Identity Security: Implement FIDO2/WebAuthn for phishing-resistant MFA and enforce in-person verification for privileged account resets
Endpoint Controls: Block RMM tool execution via AppLocker and monitor for unexpected driver loads (BYOVD indicators)
Cloud Monitoring: Enable immutable logging in AWS/Azure environments and alert on log deletion events

Push Security’s webinar⁴ recommends integrating IOFA™ threat feeds to track emerging infrastructure, such as the domain twitter-okta[.]com used in recent AiTM campaigns.

Legal and Operational Developments

Law enforcement has made progress against the group, with seven arrests in 2024 including alleged leader Tyler Buchanan³. However, their decentralized structure suggests continued operations under new aliases. The National Cyber Security Centre (NCSC) advises organizations to:

“Treat all help desk verification requests as potential compromises until multi-party approval is completed.”

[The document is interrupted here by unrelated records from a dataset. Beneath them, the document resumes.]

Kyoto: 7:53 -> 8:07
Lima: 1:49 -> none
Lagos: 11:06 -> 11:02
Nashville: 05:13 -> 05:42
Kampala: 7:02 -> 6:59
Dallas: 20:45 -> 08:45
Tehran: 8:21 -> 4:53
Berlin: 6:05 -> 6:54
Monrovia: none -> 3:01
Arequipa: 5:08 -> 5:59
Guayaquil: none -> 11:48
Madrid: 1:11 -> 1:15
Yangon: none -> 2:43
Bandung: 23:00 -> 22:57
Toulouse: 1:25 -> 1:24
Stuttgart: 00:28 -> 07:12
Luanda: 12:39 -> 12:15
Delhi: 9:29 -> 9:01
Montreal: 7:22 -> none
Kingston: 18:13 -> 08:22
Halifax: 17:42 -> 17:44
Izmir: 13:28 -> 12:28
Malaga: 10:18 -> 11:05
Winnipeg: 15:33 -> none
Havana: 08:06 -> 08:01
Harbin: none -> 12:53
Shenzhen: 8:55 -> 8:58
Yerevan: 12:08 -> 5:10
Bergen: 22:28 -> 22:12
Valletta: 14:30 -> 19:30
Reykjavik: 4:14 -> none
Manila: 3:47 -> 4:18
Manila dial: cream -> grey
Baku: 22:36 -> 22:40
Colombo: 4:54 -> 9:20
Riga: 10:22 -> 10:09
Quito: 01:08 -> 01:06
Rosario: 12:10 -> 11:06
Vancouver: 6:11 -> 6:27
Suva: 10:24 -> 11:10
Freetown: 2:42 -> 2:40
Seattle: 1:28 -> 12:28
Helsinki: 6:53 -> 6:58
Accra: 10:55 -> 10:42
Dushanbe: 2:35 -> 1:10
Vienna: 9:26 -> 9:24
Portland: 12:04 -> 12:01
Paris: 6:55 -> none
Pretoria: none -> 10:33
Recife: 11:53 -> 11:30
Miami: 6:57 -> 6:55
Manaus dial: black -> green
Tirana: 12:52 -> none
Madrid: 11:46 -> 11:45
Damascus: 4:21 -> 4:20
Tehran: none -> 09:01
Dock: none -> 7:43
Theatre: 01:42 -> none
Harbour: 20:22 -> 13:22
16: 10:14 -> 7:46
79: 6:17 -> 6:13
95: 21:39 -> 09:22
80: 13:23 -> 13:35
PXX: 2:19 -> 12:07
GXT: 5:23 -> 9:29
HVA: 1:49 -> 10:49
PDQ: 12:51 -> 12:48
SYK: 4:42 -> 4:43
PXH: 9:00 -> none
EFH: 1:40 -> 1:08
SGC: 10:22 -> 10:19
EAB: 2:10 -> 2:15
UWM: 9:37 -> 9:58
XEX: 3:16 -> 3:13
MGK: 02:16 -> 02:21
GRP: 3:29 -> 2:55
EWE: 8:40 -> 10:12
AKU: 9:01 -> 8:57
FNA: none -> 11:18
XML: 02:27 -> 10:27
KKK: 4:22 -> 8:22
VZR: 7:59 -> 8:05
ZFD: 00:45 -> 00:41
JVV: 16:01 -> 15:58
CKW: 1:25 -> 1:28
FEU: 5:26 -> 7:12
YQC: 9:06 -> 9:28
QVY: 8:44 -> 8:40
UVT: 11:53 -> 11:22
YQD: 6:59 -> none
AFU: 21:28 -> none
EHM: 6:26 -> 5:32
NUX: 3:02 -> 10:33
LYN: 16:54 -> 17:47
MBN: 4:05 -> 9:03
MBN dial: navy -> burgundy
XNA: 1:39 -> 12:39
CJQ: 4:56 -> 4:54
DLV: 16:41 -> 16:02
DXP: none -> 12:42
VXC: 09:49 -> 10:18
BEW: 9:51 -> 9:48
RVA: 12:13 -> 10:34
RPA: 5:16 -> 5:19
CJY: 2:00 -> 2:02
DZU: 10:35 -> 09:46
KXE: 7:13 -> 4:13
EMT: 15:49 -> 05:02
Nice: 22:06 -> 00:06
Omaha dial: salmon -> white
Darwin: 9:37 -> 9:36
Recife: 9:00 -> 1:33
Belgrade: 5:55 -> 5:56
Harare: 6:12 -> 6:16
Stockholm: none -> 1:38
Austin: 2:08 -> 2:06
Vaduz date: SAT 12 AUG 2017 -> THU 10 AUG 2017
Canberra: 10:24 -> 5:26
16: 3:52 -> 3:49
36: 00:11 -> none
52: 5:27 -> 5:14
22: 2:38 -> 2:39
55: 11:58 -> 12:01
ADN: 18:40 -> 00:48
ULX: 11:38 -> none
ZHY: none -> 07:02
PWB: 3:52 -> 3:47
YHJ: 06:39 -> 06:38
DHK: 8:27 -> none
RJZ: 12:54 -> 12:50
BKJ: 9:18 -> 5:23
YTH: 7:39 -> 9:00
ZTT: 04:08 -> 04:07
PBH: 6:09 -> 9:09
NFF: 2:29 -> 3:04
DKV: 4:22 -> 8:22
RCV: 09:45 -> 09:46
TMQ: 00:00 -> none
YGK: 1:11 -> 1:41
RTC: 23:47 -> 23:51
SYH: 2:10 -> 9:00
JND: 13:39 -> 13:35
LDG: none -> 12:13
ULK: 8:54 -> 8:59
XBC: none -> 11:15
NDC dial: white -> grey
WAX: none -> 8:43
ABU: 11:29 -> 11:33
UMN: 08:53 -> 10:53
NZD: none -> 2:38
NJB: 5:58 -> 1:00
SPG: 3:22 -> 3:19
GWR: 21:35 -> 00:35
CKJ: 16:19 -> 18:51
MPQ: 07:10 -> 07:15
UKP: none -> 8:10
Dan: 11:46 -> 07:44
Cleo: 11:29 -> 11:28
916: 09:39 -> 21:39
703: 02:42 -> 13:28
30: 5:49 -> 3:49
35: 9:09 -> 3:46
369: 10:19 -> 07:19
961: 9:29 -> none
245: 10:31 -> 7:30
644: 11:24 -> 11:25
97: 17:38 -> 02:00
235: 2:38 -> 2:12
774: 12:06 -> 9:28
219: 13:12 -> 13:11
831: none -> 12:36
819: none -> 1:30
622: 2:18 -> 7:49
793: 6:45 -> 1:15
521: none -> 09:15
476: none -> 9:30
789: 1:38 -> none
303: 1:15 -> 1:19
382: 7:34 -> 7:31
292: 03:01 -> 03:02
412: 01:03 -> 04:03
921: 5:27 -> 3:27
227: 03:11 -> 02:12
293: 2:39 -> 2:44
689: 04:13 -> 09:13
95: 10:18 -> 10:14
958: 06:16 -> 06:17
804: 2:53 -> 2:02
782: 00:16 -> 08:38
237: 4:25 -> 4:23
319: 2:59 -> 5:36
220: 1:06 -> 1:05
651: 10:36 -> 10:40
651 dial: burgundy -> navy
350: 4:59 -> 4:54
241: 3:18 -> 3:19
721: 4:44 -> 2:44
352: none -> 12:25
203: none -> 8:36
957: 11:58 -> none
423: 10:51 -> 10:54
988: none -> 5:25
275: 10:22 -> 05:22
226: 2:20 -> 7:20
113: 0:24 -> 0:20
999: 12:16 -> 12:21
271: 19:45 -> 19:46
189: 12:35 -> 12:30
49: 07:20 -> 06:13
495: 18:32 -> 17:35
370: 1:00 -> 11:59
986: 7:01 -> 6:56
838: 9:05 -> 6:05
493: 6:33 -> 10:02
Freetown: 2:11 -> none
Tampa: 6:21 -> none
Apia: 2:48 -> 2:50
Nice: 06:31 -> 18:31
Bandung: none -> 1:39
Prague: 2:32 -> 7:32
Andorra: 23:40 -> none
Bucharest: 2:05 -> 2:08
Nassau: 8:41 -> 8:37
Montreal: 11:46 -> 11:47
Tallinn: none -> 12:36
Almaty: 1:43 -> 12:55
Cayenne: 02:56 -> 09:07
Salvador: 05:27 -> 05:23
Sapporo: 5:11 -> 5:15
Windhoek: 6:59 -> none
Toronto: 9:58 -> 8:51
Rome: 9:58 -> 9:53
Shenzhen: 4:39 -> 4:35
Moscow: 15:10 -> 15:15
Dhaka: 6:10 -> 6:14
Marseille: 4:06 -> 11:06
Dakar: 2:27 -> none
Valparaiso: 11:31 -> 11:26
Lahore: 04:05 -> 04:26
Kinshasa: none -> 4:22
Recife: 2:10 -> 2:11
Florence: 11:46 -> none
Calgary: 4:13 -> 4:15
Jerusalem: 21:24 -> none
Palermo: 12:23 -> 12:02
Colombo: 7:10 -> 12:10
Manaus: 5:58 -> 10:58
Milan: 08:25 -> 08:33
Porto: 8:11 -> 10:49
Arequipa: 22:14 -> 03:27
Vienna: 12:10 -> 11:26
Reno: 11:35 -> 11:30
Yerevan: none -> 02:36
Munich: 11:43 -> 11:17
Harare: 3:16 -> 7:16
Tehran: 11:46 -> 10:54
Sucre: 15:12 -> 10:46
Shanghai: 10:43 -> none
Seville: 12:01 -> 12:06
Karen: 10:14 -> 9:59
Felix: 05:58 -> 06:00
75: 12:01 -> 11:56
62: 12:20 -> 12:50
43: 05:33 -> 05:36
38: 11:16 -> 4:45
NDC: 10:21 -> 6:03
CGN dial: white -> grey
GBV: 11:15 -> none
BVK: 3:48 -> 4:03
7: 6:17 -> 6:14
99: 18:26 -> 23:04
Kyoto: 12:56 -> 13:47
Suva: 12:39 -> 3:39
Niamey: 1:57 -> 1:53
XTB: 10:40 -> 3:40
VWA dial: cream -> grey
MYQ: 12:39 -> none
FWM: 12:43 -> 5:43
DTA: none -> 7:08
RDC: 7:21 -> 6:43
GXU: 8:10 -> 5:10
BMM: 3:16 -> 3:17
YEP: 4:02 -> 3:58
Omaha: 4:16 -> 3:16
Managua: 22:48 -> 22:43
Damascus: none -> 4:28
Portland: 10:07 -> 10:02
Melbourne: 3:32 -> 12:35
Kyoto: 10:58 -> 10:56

This aligns with CISA’s guidance in AA23-320A¹, which emphasizes adding friction to identity verification processes.

As cloud environments remain a primary target, organizations must balance usability with security—particularly for identity and access management systems. The group’s rapid adoption of new techniques, like the Spectre RAT variants analyzed by Silent Push², demonstrates the need for continuous threat intelligence updates.